In the run-up he had changed, often retired and did not like to go back to his kennel. An MRI of his head brought the horror to light. There was a tumour the size of a fist in his head and the rest of his brain was riddled with metastases. Not letting him wake up was the last favour we could do for this gentle giant. The head neurologist was shocked. Hugo must have been in unimaginable pain and it would have been absolutely understandable if he had bitten like mad. She herself had taken Hugo's leash out of my hand and marched with him across the clinic to the MRI. Alina, or Ali, as I usually called her, continued to take the hearts by storm.

She was diagnosed with a tumour on her spleen which we observed closely with ultrasound examinations. Arthrosis added to her gait, which is why she got a gold acupuncture, which did her a lot of good. Shortly afterwards she was allowed to move into a room on the upper floor of our house.
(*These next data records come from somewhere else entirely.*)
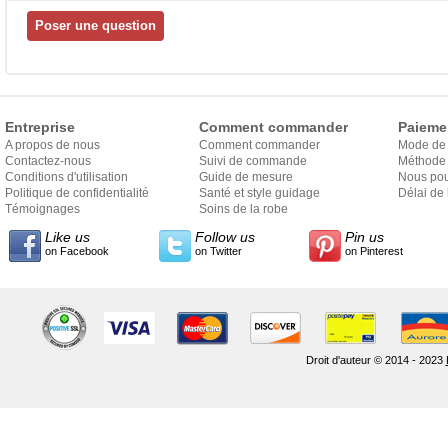
Entreprise
Comment commander
Paieme
A propos de nous
Comment commander
Mode de
Contactez-nous
Suivi de commande
Méthode 
Conditions d'utilisation
Guide de mesure
Nous pou
Politique de confidentialité
Santé et style guidage
Délai de 
Témoignages
Soins de la robe
Like us
Follow us
Pin us
on Facebook
on Twitter
on Pinterest
Droit d'auteur © 2014 - 2023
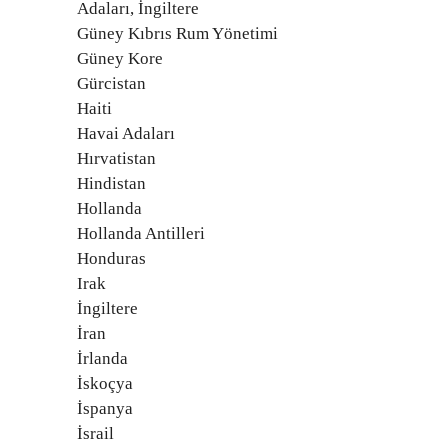
Adaları, İngiltere
Güney Kıbrıs Rum Yönetimi
Güney Kore
Gürcistan
Haiti
Havai Adaları
Hırvatistan
Hindistan
Hollanda
Hollanda Antilleri
Honduras
Irak
İngiltere
İran
İrlanda
İskoçya
İspanya
İsrail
After some time she began to be severely lame again and the examination again brought a shock. Ali had a bone sarcoma in the right shoulder joint, i.e. highly aggressive bone cancer in its final stage. We only had a few weeks left to care for her around the clock and spoil her. Then we also had to let this angel go.

With Alina and Hugo we were allowed to accommodate two gifts from heaven on 4 paws. They are not only missed by us but also by countless fans.